Il y a quelques jours j’écrivais ma newsletter de l’Hypnose du Musicien© destinée aux artistes que j'accompagne. J’y mentionnais ces avant-scènes où il arrive que l’on soit triste, dévasté, en proie à des tempêtes intérieures - non pas à cause du trac, mais de la vie.


Lorsqu’il faut, dans ces conditions-là, monter sur scène, on découvre alors si l’on est véritablement "aligné" – ou non. En temps de crise, ce n’est pas d’avoir bien travaillé ou d’être dans un décor parfait qui rassure. Mais de pouvoir continuer à être présent, en lien avec soi-même, les pieds bien ancrés sur le sol tout en étant traversé d'émotions.
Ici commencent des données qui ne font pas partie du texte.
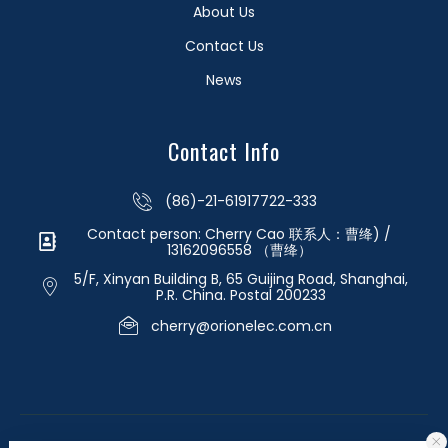
About Us
Contact Us
News
Contact Info
(86)-21-61917722-333
Contact person: Cherry Cao 联系人：曹绛) /
13162096558 （曹绛）
5/F, Xinyan Building B, 65 Guijing Road, Shanghai,
P.R. China. Postal 200233
cherry@orionelec.com.cn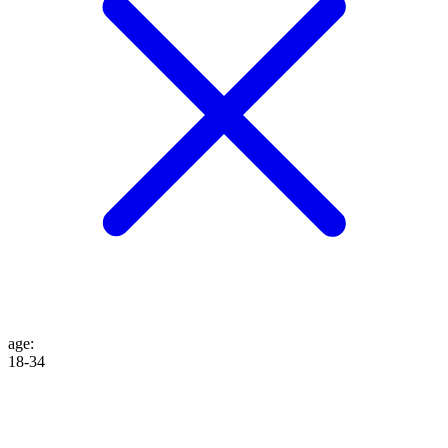
age
:
18-34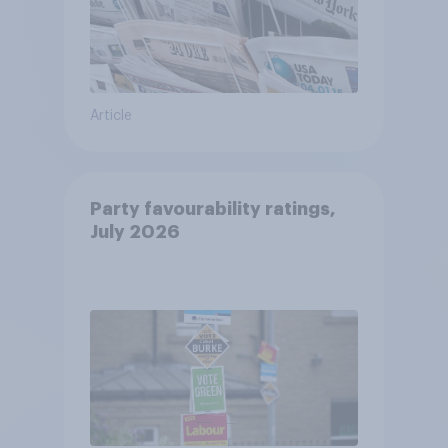
Article
Party favourability ratings,
July 2026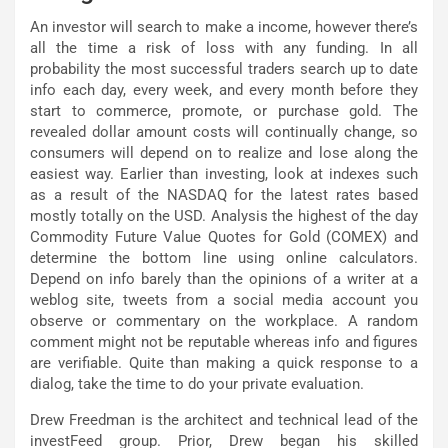
An investor will search to make a income, however there’s
all the time a risk of loss with any funding. In all
probability the most successful traders search up to date
info each day, every week, and every month before they
start to commerce, promote, or purchase gold. The
revealed dollar amount costs will continually change, so
consumers will depend on to realize and lose along the
easiest way. Earlier than investing, look at indexes such
as a result of the NASDAQ for the latest rates based
mostly totally on the USD. Analysis the highest of the day
Commodity Future Value Quotes for Gold (COMEX) and
determine the bottom line using online calculators.
Depend on info barely than the opinions of a writer at a
weblog site, tweets from a social media account you
observe or commentary on the workplace. A random
comment might not be reputable whereas info and figures
are verifiable. Quite than making a quick response to a
dialog, take the time to do your private evaluation.
Drew Freedman is the architect and technical lead of the
investFeed group. Prior, Drew began his skilled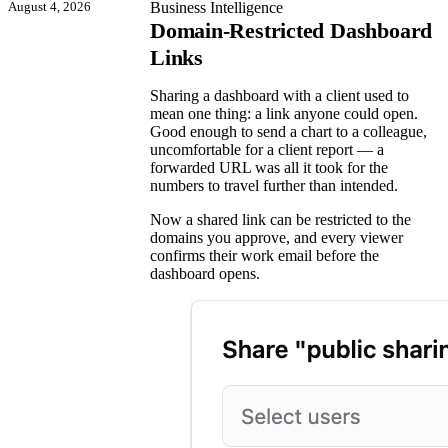
August 4, 2026
Business Intelligence
Domain-Restricted Dashboard
Links
Sharing a dashboard with a client used to
mean one thing: a link anyone could open.
Good enough to send a chart to a colleague,
uncomfortable for a client report — a
forwarded URL was all it took for the
numbers to travel further than intended.
Now a shared link can be restricted to the
domains you approve, and every viewer
confirms their work email before the
dashboard opens.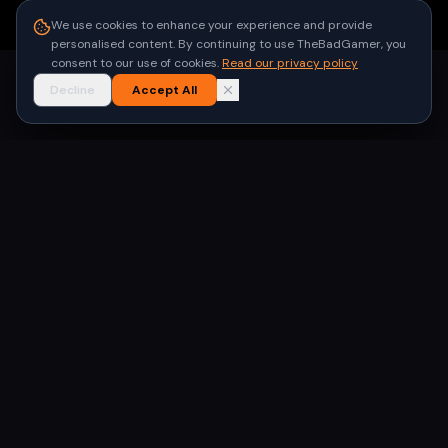
●
Built for gamers in India
We use cookies to enhance your experience and provide
personalised content. By continuing to use TheBadGamer, you
consent to our use of cookies.
Read our privacy policy
Decline
Accept All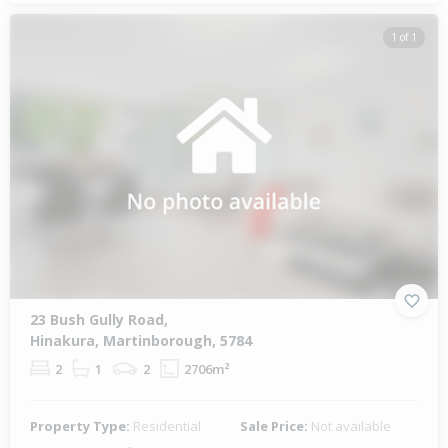
1 of 1
23 Bush Gully Road,
Hinakura, Martinborough, 5784
2
1
2
2706m²
Property Type:
Residential
Sale Price:
Not available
Certains appellent cela "confiance".D’autres "’alignement".


S’il fallait se sentir bien tous les jours de sa vie pour pouvoir bien jouer, la moitié des concerts seraient annulés ! Ce serait comme de n’accepter de sortir dans la rue que lorsqu’il y a du soleil et annuler tous ses rendez-vous dès que pointent les nuages.
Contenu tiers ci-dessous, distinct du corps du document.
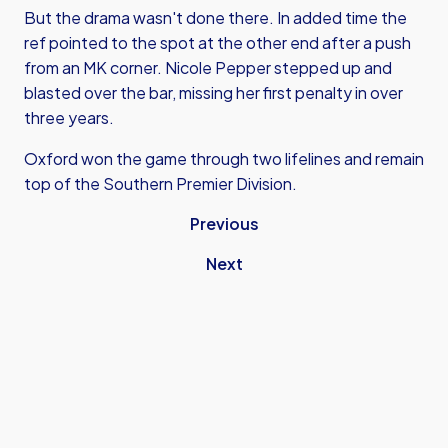
But the drama wasn't done there. In added time the
ref pointed to the spot at the other end after a push
from an MK corner. Nicole Pepper stepped up and
blasted over the bar, missing her first penalty in over
three years.
Oxford won the game through two lifelines and remain
top of the Southern Premier Division.
Previous
Next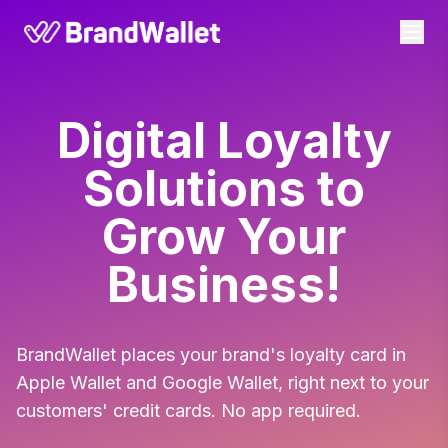
BrandWallet
Digital Loyalty
Solutions to
Grow Your
Business!
BrandWallet places your brand's loyalty card in
Apple Wallet and Google Wallet, right next to your
customers' credit cards. No app required.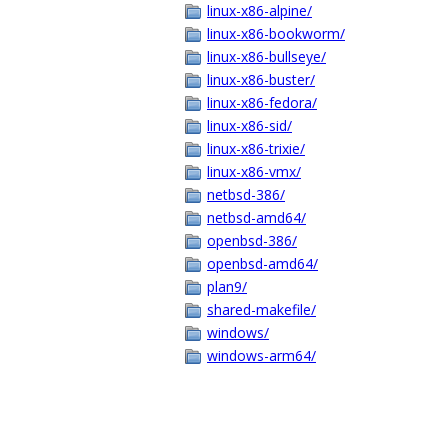
linux-x86-alpine/
linux-x86-bookworm/
linux-x86-bullseye/
linux-x86-buster/
linux-x86-fedora/
linux-x86-sid/
linux-x86-trixie/
linux-x86-vmx/
netbsd-386/
netbsd-amd64/
openbsd-386/
openbsd-amd64/
plan9/
shared-makefile/
windows/
windows-arm64/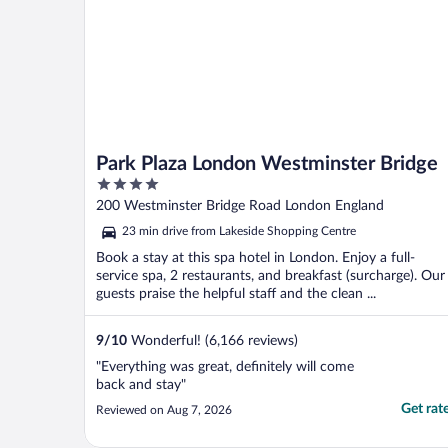
Park Plaza London Westminster Bridge
4
out
200 Westminster Bridge Road London England
of
23 min drive from Lakeside Shopping Centre
5
Book a stay at this spa hotel in London. Enjoy a full-
service spa, 2 restaurants, and breakfast (surcharge). Our
guests praise the helpful staff and the clean ...
9
/
10
Wonderful! (6,166 reviews)
"Everything was great, definitely will come
back and stay"
Get rat
Reviewed on Aug 7, 2026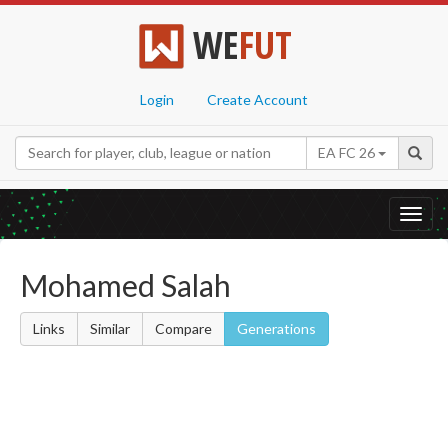
WE
FUT
Login
Create Account
EA FC 26
Toggl
navig
Mohamed Salah
Links
Similar
Compare
Generations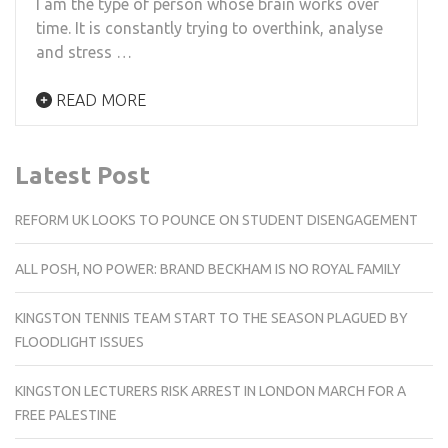
I am the type of person whose brain works over
time. It is constantly trying to overthink, analyse
and stress …
READ MORE
Latest Post
REFORM UK LOOKS TO POUNCE ON STUDENT DISENGAGEMENT
ALL POSH, NO POWER: BRAND BECKHAM IS NO ROYAL FAMILY
KINGSTON TENNIS TEAM START TO THE SEASON PLAGUED BY
FLOODLIGHT ISSUES
KINGSTON LECTURERS RISK ARREST IN LONDON MARCH FOR A
FREE PALESTINE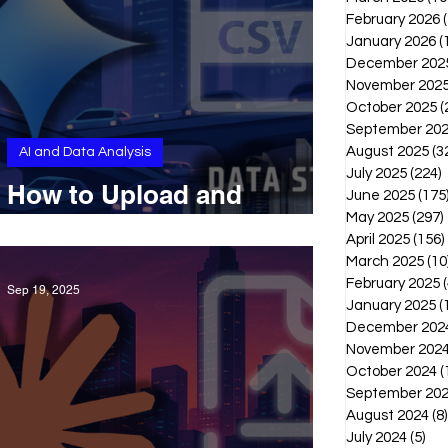
February 2026
January 2026
(
December 202
November 202
October 2025
(
September 20
August 2025
(3
AI and Data Analysis
July 2025
(224)
2
How to Upload and
June 2025
(175
Analyze CSVs With Gemini
May 2025
(297)
April 2025
(156)
March 2025
(10
February 2025
(
Sep 19, 2025
January 2025
(
December 202
November 202
October 2024
(
September 20
August 2024
(8)
July 2024
(5)
5 p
Un jour enfin, l'on réalise que derrière... demeure le ciel.

Immuable.


Est-il si grave d’être mouillé par la pluie ? Faut-il reculer quand surgit la tempête ? Ce n’est pas la météo extérieure qui nous influence tant, mais celle de nos mondes intérieurs. Nos pertes de confiance sont remplies de croyances qui disent : "pleurer n’est pas acceptable, avoir peur est pour les faibles, se mettre en colère, c'est risquer d'être rejeté."


Or les émotions, comme les nuages dans le ciel, nous parcourent.

Parce que nous sommes humains !


Ce ne sont pas les émotions qui créent de la souffrance.

C'est notre relation à elles.


Il m’est arrivé en tant que pianiste, bien avant mes compréhensions de ces quinze dernières années, de me sentir perdue lorsque ces émotions surgissaient et qu’il me fallait entrer en scène. Tremblante, incapable. J’étais si loin de moi… inconsciente du plus fondamental aspect de moi-même. Quelques bribes d’intentions certes, celles d’offrir du beau. Mais le reste… Qui étais-je vraiment ? Pourquoi étais-je là ? Tout cela n’était pas descendu jusque dans mon corps. La peur de mal faire, celle de ne pas plaire et toute la panoplie du parfait petit soldat m’enfermait dans ce nuage d’incompréhension.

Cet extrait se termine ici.